Sieht die mit Applaus bedachte Öffnung des Kaufhofs am Alexanderplatz doch so aus, als ob wir unseren gerade neu erfundenen Frevel schon nicht mehr bereuten! Die 50.000 Leute, die am 1. August den Laden stürmten, waren ein schwerer Schlag gegen die neue Mittelstandsmoral. Da war er, der Werteverfall, die Entsolidarisierung, die Egoismusfalle und der neue Hedonismus; vor allem bei Leuten, die gegenüber den Gewerkschaftsleuten von Handel, Banken und Versicherungen argumentierten, dass sie ja auch „Schicht arbeiteten“ – woraufhin sie für die FAZ „proletarisch“ aussahen. Die Leute verstießen eigentlich nicht gegen die alten Werte des Familienlebens, das für SPD- und CDU-Politiker sowieso, vereinzelt aber sogar für FDPler praktischerweise nur am Sonntag – und keinesfalls beim Einkaufen – stattfindet. Sie verstießen gegen den neuen Anstand, wenigstens einmal in der Woche nicht auf das Fleisch, nein, auf den Einkaufsbummel zu verzichten.

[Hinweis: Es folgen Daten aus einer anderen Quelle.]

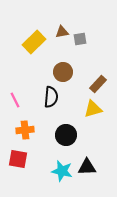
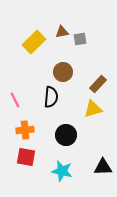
red square: moved 8 px right, 2 px up
black triangle: moved 16 px right
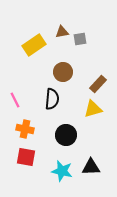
yellow rectangle: moved 3 px down; rotated 10 degrees clockwise
black semicircle: moved 1 px right, 2 px down
orange cross: moved 1 px up; rotated 18 degrees clockwise
black triangle: moved 12 px left
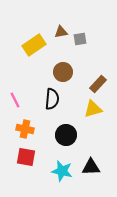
brown triangle: moved 1 px left
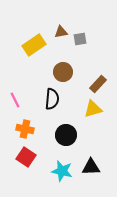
red square: rotated 24 degrees clockwise
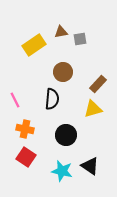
black triangle: moved 1 px left, 1 px up; rotated 36 degrees clockwise
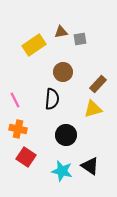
orange cross: moved 7 px left
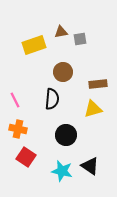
yellow rectangle: rotated 15 degrees clockwise
brown rectangle: rotated 42 degrees clockwise
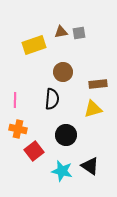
gray square: moved 1 px left, 6 px up
pink line: rotated 28 degrees clockwise
red square: moved 8 px right, 6 px up; rotated 18 degrees clockwise
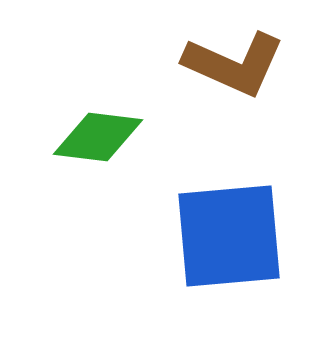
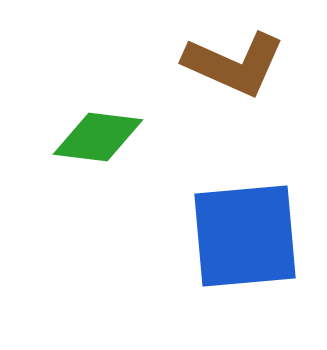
blue square: moved 16 px right
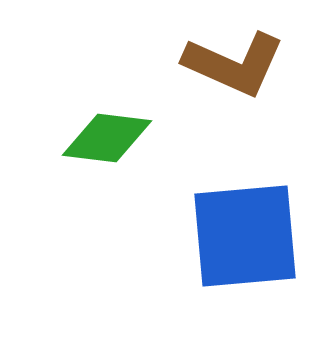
green diamond: moved 9 px right, 1 px down
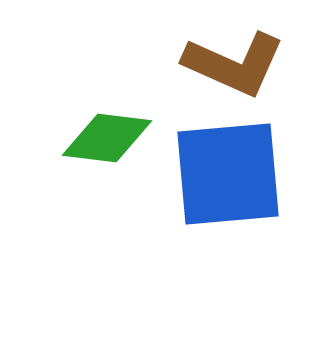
blue square: moved 17 px left, 62 px up
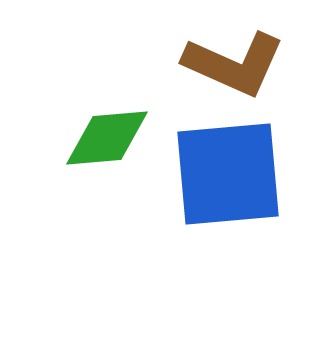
green diamond: rotated 12 degrees counterclockwise
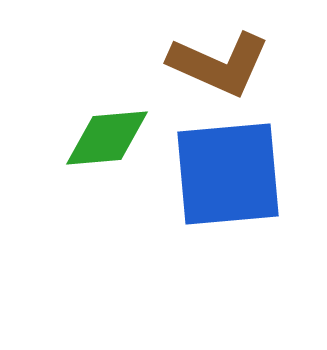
brown L-shape: moved 15 px left
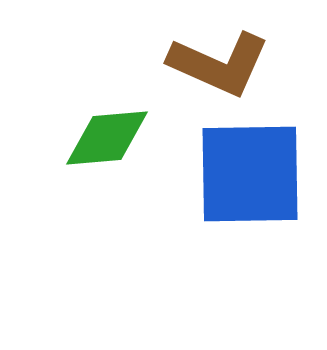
blue square: moved 22 px right; rotated 4 degrees clockwise
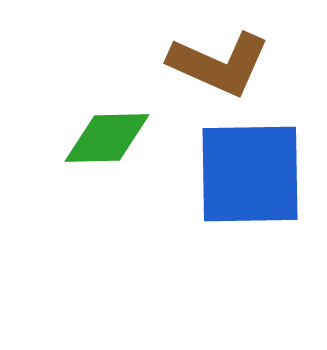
green diamond: rotated 4 degrees clockwise
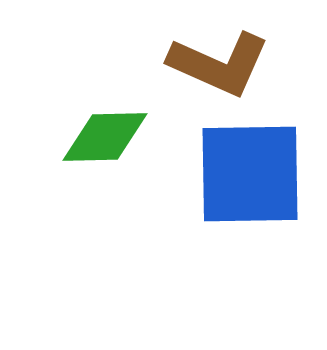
green diamond: moved 2 px left, 1 px up
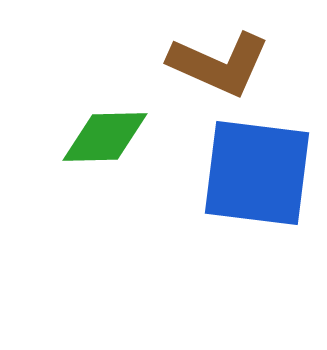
blue square: moved 7 px right, 1 px up; rotated 8 degrees clockwise
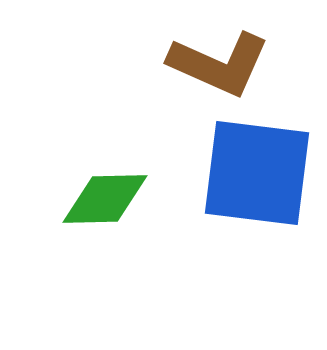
green diamond: moved 62 px down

Die Leute, die sagten, „sonst ist doch sonntags am Alex nüscht los“, wissen eben nicht, dass in unserer Gesellschaft nicht nur mehr und andere Freiheiten verstanden und verkraftet werden müssen – freilich auch gelebt werden dürfen –, als sie im Katechismus stehen, sondern dass auch neue Sünden und neue Bußübungen entstehen. Konsumverzicht ist zum Beispiel eine solche religiöse Praxis, besonders für uns, die wir unseren Gang ins Kaufhaus schon beginnen als Religionsersatz zu deuten: Trost und Erbauung im Konsumtempel.

Dass der Sonntag in Deutschland so verdammt heilig ist, das wird wohl erst einmal so bleiben. Weil er den Vertretern der neuen Mittelstandsaskese so wesentlich ist wie Gewerkschaften und Kirchen. Im Urlaub aber – und an der Tankstelle um die Ecke – werden wir selbstverständlich am Sonntag einkaufen gehen. Nur am Alex, da wird nüscht los sein.